I've mentioned previously my latest writing venture, a biweekly column in the Akron Legal News. Tomorrow will be my fifth column since all this started. Since they haven't run me out yet, this seems solid enough to start blogging about without jinxing it. So I'll start posting a preview with a few links, perhaps a nut graf or two and maybe even a few snippets from the cutting room floor. Unfortunately you have to get the dead tree version of the Legal News to actually read the thing as my columns aren't being posted on the website yet.

So this week I was inspired by the 50th anniversary of Strunk and White's Elements of Style and some of the inevitable anti-Elements backlash from the descriptivist camp as a hook. While the descriptivist may have some points about some of the grammar "rules" contained in Elements, I'm concerned that the general reaction against prescriptive grammar has provided some of the impetus to stop teaching grammar in K-12 schools, to the detriment of students and those of us who have to read there writing attempts in college.

Nut graf:

    Conjugating verbs, learning parts of speech and diagramming sentences seem rote and pointless, especially to succeeding generations of more digitized students. But that kind of grammar instruction gives us a language to speak about language. We can teach good, clear, readable writing more easily when students understand how the parts of language work together and have a vocabulary for discussing those parts.
Some linkage. The anti-Elements rant that serves as my hook is here. The ABA Journal online post that gave me the idea and a passible claim that it is germane to a legal publication is here. The author, Geoffey Pullum is one of the lead bloggers in Language Log which a linguistics-blog-fan friend says is the biggie in the field. I'm frankly a bit leery about having used the Pullum piece as hook, even though I don't directly take it on because a) Pullum is very good and knows far more about usage than I could ever hope to and b) a survey of his posts reveals that he can be markedly unpleasant to anyone who disagrees with him.

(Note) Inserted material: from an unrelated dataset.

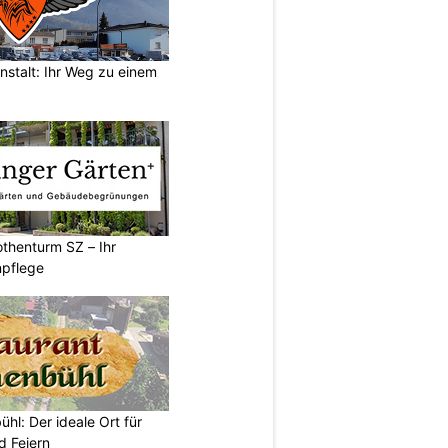
nstalt: Ihr Weg zu einem
thenturm SZ – Ihr
npflege
hl: Der ideale Ort für
d Feiern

Anyway, if you happen to get the Legal News or otherwise come across it tomorrow, give it a look.


Ryan Doringo said...

Agreed. I had to critically analyze two student papers for a class of mine recently (a 300/400 level class), and K-12 grammar skills were severely lacking.

I also recently overheard a girl in the Student Union say, "I got an "F" on that paper because I didn't use paragraph form."

Really? Are you surprised? How does one even write a college paper and hand it in without paragraphs?

As I will presumably be reading many undergraduate papers in the next two years as a TA/RA, shying away from teaching Strunk & White will only make worse a probelm I have seen throughout my college career.

k-pho said...

A couple of things:

Pullum can be a bit curmudgeonly, especially with absolutists, but I think the woman in the article you linked to had most of that coming.

Second, I'm skeptical about how much of the move away from teaching grammar is related to descriptivism. It seems to me to be of-a-piece with moves away from drilling/rote in math as well-meaning but ineffective to disastrous "if it's less boring kids will learn more" stuff from the education establishment. But that's just a guess. In any case, the grammarians and linguists I've read HATE the lack of teaching for exactly the kinds of reasons you bring up. To an extent, that's Pullum's point: S&W being the only grammar instruction many students ever see is a problem that isn't improved just by teaching less S&W.

Scott Piepho said...


The embedded link is not the only example I found of Pullum using his blog to respond to comments on other sites which I find odd. And harshing on someone for simple typos on an online post is a dick move.

I didn't exactly blame the descriptivists for the decline in grammar teaching. I agree that it's all one with rejecting practicing math facts and acknowledge that. But there's another layer. The educators abandoning traditional math/grammar work justify it with arguments along the lines of it's too hard, it's frustrating, kids don't learn it so it's not useful. Pullum argues that the strictures in Elements make people feel bad about their grammar so (it seems) they don't learn it. It's not the same argument, but the latter gives cover to the former.

It's subtle point, and a challenge to fit into my word limit. The big point of course is that not teaching grammar is a worse thing than teaching overly picky grammar. I'll bring the article round Sunday. You can see how far off the rails I went.

Elizabeth said...

While you are reading college student writing, I am witnessing the demise of grammar instruction in K-12 schools.

I am a teacher who is currently substitute teaching. Because of this, I am in different classrooms every day.

I have seen a teacher tell his students that adjectives modify nouns and other adjectives. I have seen textbooks with incorrect identifications of the parts of speech. Most students have no idea of the principles of grammar, and sadly, most teachers don't either.

We are at the point now where those students who never learned grammar are becoming teachers. And guess what? They still don't know grammar. They are passing their jumble of confused ideas on to their students.

I am a product of that education. My K-12 grammar instruction was severely lacking. Luckily, in college, I had a great English class where I learned grammar - a subject which I had previously thought to be unintelligible to me.

I've started a website about teaching grammar with sentence diagramming, and I hope that I can influence some teachers and students.